Situasi ini menegaskan peran dan kontribusi Iran ke Rusia dalam konteks perang Ukraina. Militer Rusia menggunakan drone-drone kamikaze buatan Iran dalam perangnya ini.
Secara teknologi, Iran memiliki keunggulan penguasaan dan produksi pesawat nirawak (drone) dibanding Rusia yang ketinggalan.
Kemampuan teknologi dan produksi drone Iran hampir menyamai Turki, Israel, China, dan AS yang bagaimanapun memimpin di industri militer ini.
Membantu navigasi ke Iran bagi China dan Rusia memiliki arti strategis. Model taktik hibrida ini efektif memberi tekanan, setelah berbagai cara diplomatic tak membuahkan hasil.

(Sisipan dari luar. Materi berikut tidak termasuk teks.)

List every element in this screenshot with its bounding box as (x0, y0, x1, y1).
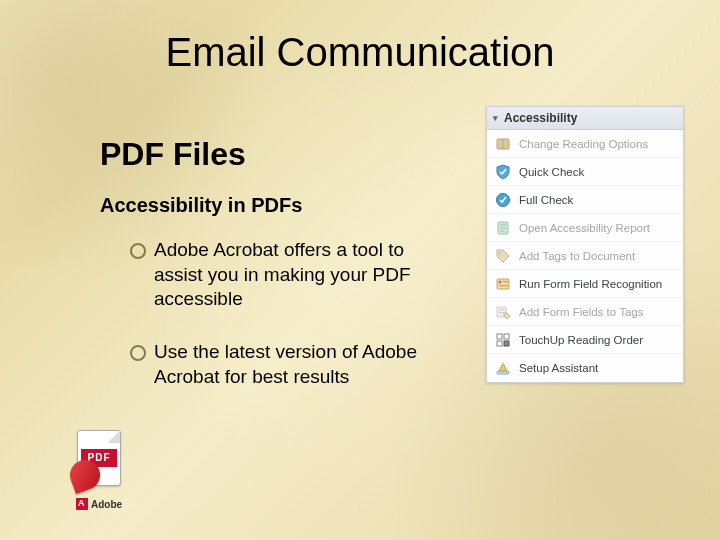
svg-rect-16 (504, 334, 509, 339)
panel-item-setup-assistant[interactable]: Setup Assistant (487, 354, 683, 382)
slide-subtitle: Accessibility in PDFs (100, 194, 302, 217)
svg-rect-13 (499, 309, 504, 310)
adobe-wordmark: Adobe (64, 498, 134, 510)
panel-item-label: Change Reading Options (519, 138, 648, 150)
svg-rect-8 (497, 279, 509, 289)
svg-point-20 (502, 362, 504, 364)
svg-rect-18 (504, 341, 509, 346)
svg-rect-15 (497, 334, 502, 339)
svg-rect-14 (499, 312, 504, 313)
panel-item-label: Setup Assistant (519, 362, 598, 374)
adobe-a-icon (76, 498, 88, 510)
panel-item-label: Add Form Fields to Tags (519, 306, 643, 318)
tag-icon (495, 248, 511, 264)
panel-item-change-reading-options: Change Reading Options (487, 130, 683, 158)
pdf-file-icon: PDF (70, 430, 128, 494)
panel-item-quick-check[interactable]: Quick Check (487, 158, 683, 186)
slide-title: Email Communication (0, 30, 720, 75)
wizard-icon (495, 360, 511, 376)
book-icon (495, 136, 511, 152)
check-circle-icon (495, 192, 511, 208)
panel-item-run-form-recognition[interactable]: Run Form Field Recognition (487, 270, 683, 298)
bullet-item: Use the latest version of Adobe Acrobat … (130, 340, 420, 389)
panel-item-full-check[interactable]: Full Check (487, 186, 683, 214)
panel-item-label: Open Accessibility Report (519, 222, 650, 234)
form-tag-icon (495, 304, 511, 320)
accessibility-panel: ▾ Accessibility Change Reading Options Q… (486, 106, 684, 383)
panel-item-label: Run Form Field Recognition (519, 278, 662, 290)
pdf-adobe-logo: PDF Adobe (64, 430, 134, 510)
form-icon (495, 276, 511, 292)
check-shield-icon (495, 164, 511, 180)
panel-title: Accessibility (504, 111, 577, 125)
panel-item-label: Full Check (519, 194, 573, 206)
svg-rect-11 (499, 285, 508, 286)
panel-header[interactable]: ▾ Accessibility (487, 107, 683, 130)
bullet-list: Adobe Acrobat offers a tool to assist yo… (130, 238, 420, 417)
report-icon (495, 220, 511, 236)
panel-item-touchup-reading-order[interactable]: TouchUp Reading Order (487, 326, 683, 354)
panel-item-label: Add Tags to Document (519, 250, 635, 262)
panel-item-add-tags: Add Tags to Document (487, 242, 683, 270)
svg-point-9 (499, 280, 502, 283)
svg-rect-17 (497, 341, 502, 346)
svg-point-7 (499, 252, 501, 254)
svg-rect-10 (503, 281, 508, 282)
panel-item-label: Quick Check (519, 166, 584, 178)
section-title: PDF Files (100, 136, 246, 173)
adobe-text: Adobe (91, 499, 122, 510)
panel-item-label: TouchUp Reading Order (519, 334, 643, 346)
bullet-item: Adobe Acrobat offers a tool to assist yo… (130, 238, 420, 312)
grid-icon (495, 332, 511, 348)
panel-item-open-report: Open Accessibility Report (487, 214, 683, 242)
panel-item-add-form-fields-tags: Add Form Fields to Tags (487, 298, 683, 326)
chevron-down-icon: ▾ (493, 113, 498, 123)
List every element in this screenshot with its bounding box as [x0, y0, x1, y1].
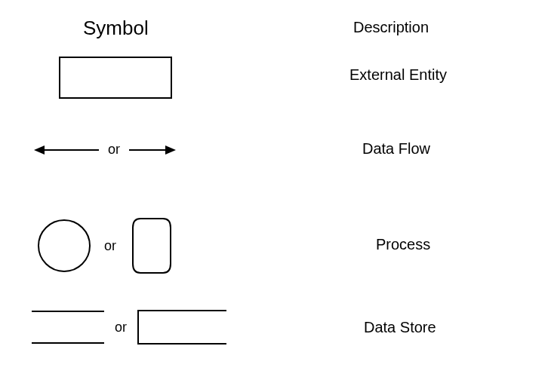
diagram-container: Symbol or or or: [0, 0, 551, 392]
data-store-symbol-group: or: [32, 310, 226, 345]
data-store-label: Data Store: [364, 319, 436, 336]
symbol-header: Symbol: [83, 17, 149, 40]
arrow-right-icon: [129, 143, 176, 157]
external-entity-rectangle-icon: [59, 57, 172, 99]
process-circle-icon: [38, 219, 91, 272]
or-label: or: [108, 142, 120, 158]
svg-marker-1: [34, 145, 45, 155]
description-header: Description: [353, 19, 429, 36]
or-label: or: [104, 238, 116, 254]
external-entity-label: External Entity: [349, 66, 447, 84]
arrow-left-icon: [34, 143, 99, 157]
process-rounded-rect-icon: [130, 217, 174, 274]
svg-marker-3: [165, 145, 176, 155]
or-label: or: [115, 320, 127, 335]
symbol-column: Symbol or or or: [0, 0, 257, 392]
description-column: Description External Entity Data Flow Pr…: [257, 0, 551, 392]
data-flow-symbol-group: or: [34, 142, 176, 158]
data-store-parallel-lines-icon: [32, 311, 104, 344]
data-flow-label: Data Flow: [362, 140, 430, 158]
process-symbol-group: or: [38, 217, 174, 274]
data-store-open-rect-icon: [137, 310, 226, 345]
process-label: Process: [376, 236, 430, 253]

Berkonflik langsung dengan AS sebagai pelindung Israel, bagi China dan Rusia, belum menjadi opsi karena sifat bahaya global yang ditimbulkan.
Berdasarkan pengalaman luas di Ukraina, Moskow tahu entitas genosida psikopat Israel akan terus berlanjut jika Iran terus menerapkan “kesabaran strategis.”
Pada titik krusial, Iran akhirnya mengubah “kesabaran strategis” itu menjadi aksi yang menunjukkan keseimbangan baru.
Israel yang sangat dominan kekuatan militernya di Timur Tengah, memiliki lawan baru yang nyata dalam kapasitas negara.
Serbuan Israel ke Konsulat Iran di Damaskus, Suriah, yang menewaskan dua jenderal Iran, pada mulanya disikapi hati-hati.
Ini aksi provokasi dan serangan sangat langka ke komplek diplomatik dalam situasi perang. Peristiwa ini bahkan disamakan dengan pembunuhan Archduke Franz Ferdinand yang memicu Perang Dunia I.
Oleh karena itu ada banyak langkah strategis dilakukan oleh mitra-mitra Iran guna mengunci kekuatan pelindung Israel.
Sehari sebelum serangan Iran dimulai, pasukan komando Iran menyerbu dan menyita kapal kargo MVP Aries di Selat Hormuz.
Serangan di jalur perdagangan penting ini memberi isyarat luar biasa ke AS dan sekutunya, termasuk negara-negara Arab.
Secara psikologis, serbuan dan penyitaan kapal kargo afiliasi Zodiac Maritime yang dimiliki pebisnis Yahudi Inggris itu berhasil mengerem Washington.